— WHAT IS BEING ASKED —
With the images removed, return every line below exactly as it reads.

INPUT DATA section start

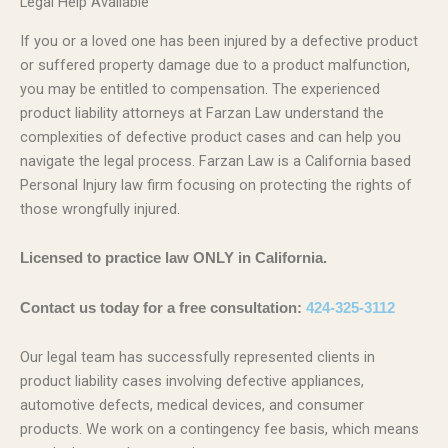
Legal Help Available
If you or a loved one has been injured by a defective product
or suffered property damage due to a product malfunction,
you may be entitled to compensation. The experienced
product liability attorneys at Farzan Law understand the
complexities of defective product cases and can help you
navigate the legal process. Farzan Law is a California based
Personal Injury law firm focusing on protecting the rights of
those wrongfully injured.
Licensed to practice law ONLY in California.
Contact us today for a free consultation:
424-325-3112
Our legal team has successfully represented clients in
product liability cases involving defective appliances,
automotive defects, medical devices, and consumer
products. We work on a contingency fee basis, which means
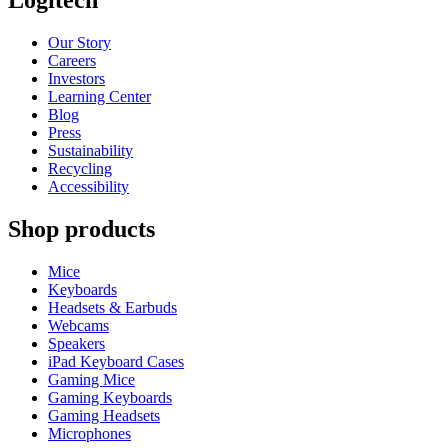
Logitech
Our Story
Careers
Investors
Learning Center
Blog
Press
Sustainability
Recycling
Accessibility
Shop products
Mice
Keyboards
Headsets & Earbuds
Webcams
Speakers
iPad Keyboard Cases
Gaming Mice
Gaming Keyboards
Gaming Headsets
Microphones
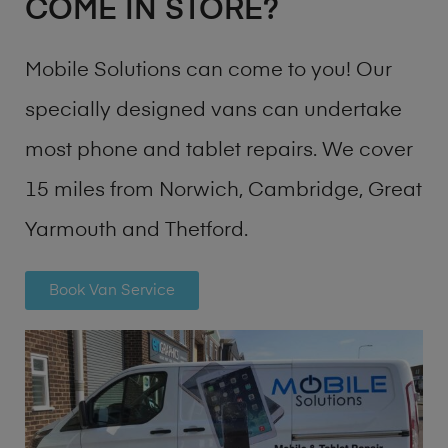
COME IN STORE?
Mobile Solutions can come to you! Our
specially designed vans can undertake
most phone and tablet repairs. We cover
15 miles from Norwich, Cambridge, Great
Yarmouth and Thetford.
Book Van Service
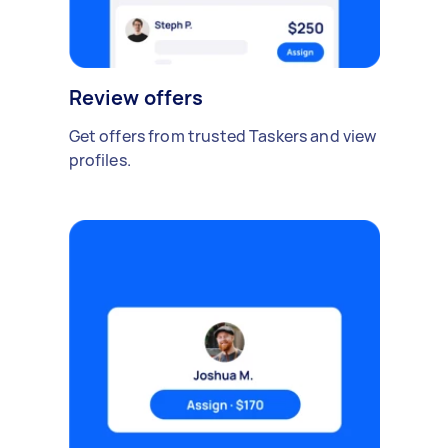
Review offers
Get offers from trusted Taskers and view
profiles.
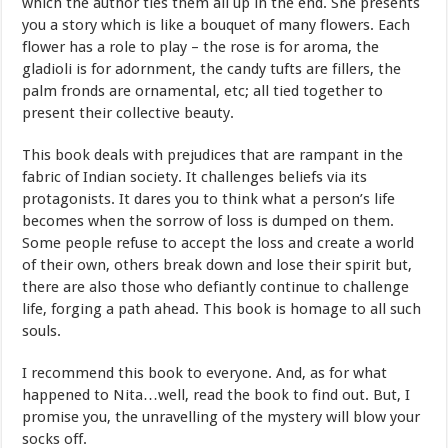
which the author ties them all up in the end. She presents
you a story which is like a bouquet of many flowers. Each
flower has a role to play – the rose is for aroma, the
gladioli is for adornment, the candy tufts are fillers, the
palm fronds are ornamental, etc; all tied together to
present their collective beauty.
This book deals with prejudices that are rampant in the
fabric of Indian society. It challenges beliefs via its
protagonists. It dares you to think what a person’s life
becomes when the sorrow of loss is dumped on them.
Some people refuse to accept the loss and create a world
of their own, others break down and lose their spirit but,
there are also those who defiantly continue to challenge
life, forging a path ahead. This book is homage to all such
souls.
I recommend this book to everyone. And, as for what
happened to Nita…well, read the book to find out. But, I
promise you, the unravelling of the mystery will blow your
socks off.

INPUT DATA section end

— EXPECTED ANSWER —
Legal Help Available
If you or a loved one has been injured by a defective product
or suffered property damage due to a product malfunction,
you may be entitled to compensation. The experienced
product liability attorneys at Farzan Law understand the
complexities of defective product cases and can help you
navigate the legal process. Farzan Law is a California based
Personal Injury law firm focusing on protecting the rights of
those wrongfully injured.
Licensed to practice law ONLY in California.
Contact us today for a free consultation:
424-325-3112
Our legal team has successfully represented clients in
product liability cases involving defective appliances,
automotive defects, medical devices, and consumer
products. We work on a contingency fee basis, which means
Logitech
Our Story
Careers
Investors
Learning Center
Blog
Press
Sustainability
Recycling
Accessibility
Shop products
Mice
Keyboards
Headsets & Earbuds
Webcams
Speakers
iPad Keyboard Cases
Gaming Mice
Gaming Keyboards
Gaming Headsets
Microphones
COME IN STORE?
Mobile Solutions can come to you! Our
specially designed vans can undertake
most phone and tablet repairs. We cover
15 miles from Norwich, Cambridge, Great
Yarmouth and Thetford.
Book Van Service
Review offers
Get offers from trusted Taskers and view
profiles.
which the author ties them all up in the end. She presents
you a story which is like a bouquet of many flowers. Each
flower has a role to play – the rose is for aroma, the
gladioli is for adornment, the candy tufts are fillers, the
palm fronds are ornamental, etc; all tied together to
present their collective beauty.
This book deals with prejudices that are rampant in the
fabric of Indian society. It challenges beliefs via its
protagonists. It dares you to think what a person’s life
becomes when the sorrow of loss is dumped on them.
Some people refuse to accept the loss and create a world
of their own, others break down and lose their spirit but,
there are also those who defiantly continue to challenge
life, forging a path ahead. This book is homage to all such
souls.
I recommend this book to everyone. And, as for what
happened to Nita…well, read the book to find out. But, I
promise you, the unravelling of the mystery will blow your
socks off.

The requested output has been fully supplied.